Critics of this season's RBS 6 Nations Championship have pointed to a lack of quality, attacking rugby being at a premium, and condemning it among the worst Six Nations tournaments in its 17-year history.
Wales' next Six Nations opponents France - who visit the Principality Stadium on Friday - came in for particular fire after grinding out home victories over Italy and Ireland earlier this month by a combined total of three points.
But Gatland is quick to point out the challenges currently faced by teams in terms of their attacking strategies.
"Everyone talks about French flair and where has the French flair gone? In the past, they had absolute world-class quality players in attack," Gatland said.
"The reason is not so much French flair any more - it's not because they haven't got the players - it's just teams defensively are so organised. There is just no space on the field.
"You come up against an organised defence and people who are as conditioned and as fit as you are, then you have got an ability to shut teams down.
"In the past, they (France) have gone out with the attitude of 'let's play and let's play what is in front of us'. For teams like us, that is just happy days. We love that sort of thing if you are going to come and play like that against us, because it's just so easy to shut down.
"You get breaks in the game. They are made by someone missing a tackle or someone making a system error - that's where the breaks are. At this level, not many players make mistakes any more and not many players miss tackles.

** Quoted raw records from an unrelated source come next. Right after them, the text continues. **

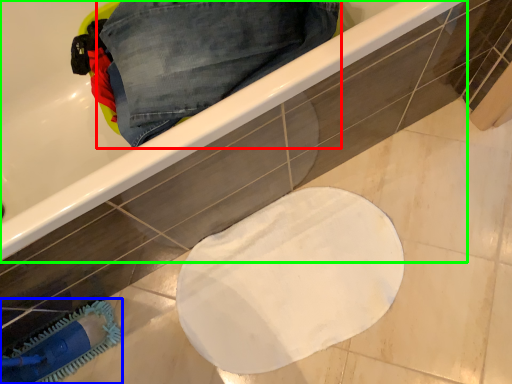 Question: Which object is positioned closest to trousers (highlighted by a red box)? Select from brush (highlighted by a blue box) and bathtub (highlighted by a green box).

Choices:
 (A) brush
 (B) bathtub

Answer: (B) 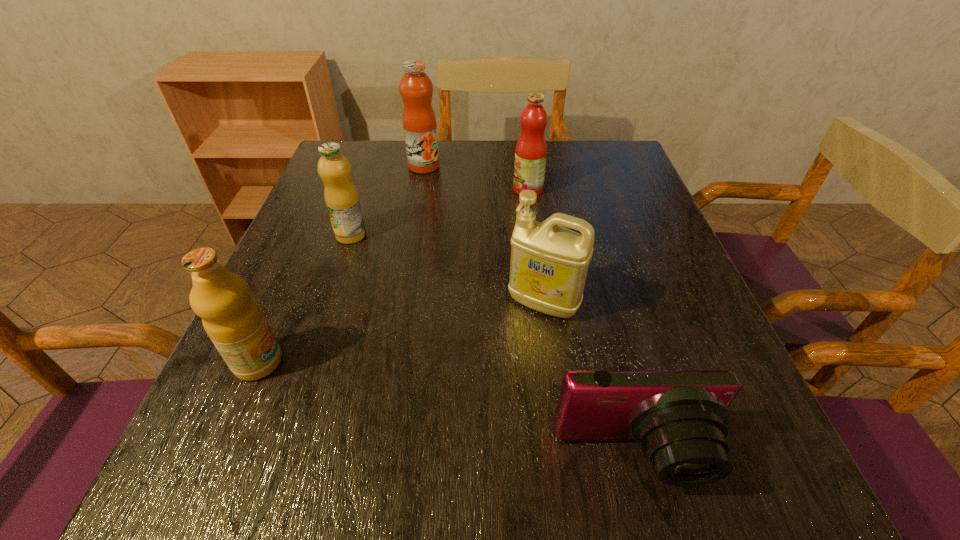 The image size is (960, 540). I want to click on the farthest object, so click(x=416, y=88).

Locate an element on the screen. The image size is (960, 540). the third fruit juice from left to right is located at coordinates (416, 88).

The height and width of the screenshot is (540, 960). In order to click on the second farthest fruit juice in this screenshot , I will do `click(531, 149)`.

This screenshot has width=960, height=540. I want to click on the rightmost fruit juice, so click(531, 149).

Identify the location of the leftmost fruit juice. (233, 320).

The image size is (960, 540). What are the coordinates of `the leftmost object` in the screenshot? It's located at (233, 320).

This screenshot has width=960, height=540. What are the coordinates of `detergent` in the screenshot? It's located at (549, 263).

What are the coordinates of `the second object from left to right` in the screenshot? It's located at (341, 197).

The height and width of the screenshot is (540, 960). Identify the location of the third fruit juice from right to left. (341, 197).

I want to click on camera, so click(x=680, y=417). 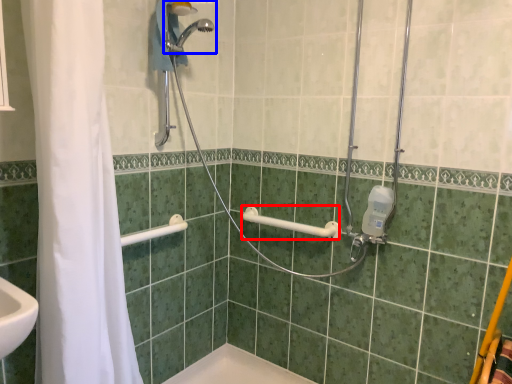 Question: Which object appears farthest to the camera in this image, towel bar (highlighted by a red box) or shower (highlighted by a blue box)?

Choices:
 (A) towel bar
 (B) shower

Answer: (A)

"Where's the flair gone? Well, we are all trying to be innovative and hopefully trying to create space, but the more you try and be creative in attack, the better teams become defensively as well."

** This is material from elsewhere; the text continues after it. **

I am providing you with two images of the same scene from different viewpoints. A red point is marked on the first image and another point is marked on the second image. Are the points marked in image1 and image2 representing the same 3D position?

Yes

Wales have reeled off four successive victories against France since losing to them in the 2011 World Cup semi-finals, and another win would take Gatland's men top of the championship, although England can then reclaim top spot by beating Twickenham opponents Ireland on Saturday.

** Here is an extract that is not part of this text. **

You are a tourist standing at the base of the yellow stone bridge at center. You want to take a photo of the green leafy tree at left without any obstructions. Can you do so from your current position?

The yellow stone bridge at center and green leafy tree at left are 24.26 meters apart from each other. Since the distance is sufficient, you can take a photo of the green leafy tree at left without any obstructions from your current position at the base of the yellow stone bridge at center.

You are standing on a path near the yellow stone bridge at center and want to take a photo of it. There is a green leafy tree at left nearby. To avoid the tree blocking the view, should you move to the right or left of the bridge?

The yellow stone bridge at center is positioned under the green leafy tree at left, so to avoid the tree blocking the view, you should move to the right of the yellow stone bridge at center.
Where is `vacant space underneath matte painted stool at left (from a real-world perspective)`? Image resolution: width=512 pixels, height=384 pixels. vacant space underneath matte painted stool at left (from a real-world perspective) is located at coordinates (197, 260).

And Gatland expects a tough challenge from Les Bleus, who are in their first campaign under new head coach and former Toulouse supremo Guy Noves following his appointment as successor to a much-criticised Philippe Saint-Andre.
"They are two (wins) from two, and that makes them dangerous," Gatland added.
"They have won two games, that's what makes them tough, and a new coach coming in and giving them some confidence.
"There were a lot of things said about the previous regime and a lot of unrest in that team. The thing about Guy Noves, as a coach you look at his track record and what he has done at Toulouse, and it has been absolutely exceptional. He has been outstanding as a coach.
"If I am looking at that from the outside, to have a coach like that come in, he is already going to command respect for what he has achieved as a coach, and that makes a big difference to a squad and a team, and the players coming in respect him for what he's done.
"So I think that in terms of unity and harmony within the French team that maybe they haven't had in the last few years, I think it is going to definitely be there.
"It's like all of us sometimes in the Six Nations, particularly new coaches, it's a work in progress, and they've made progress in the first two games."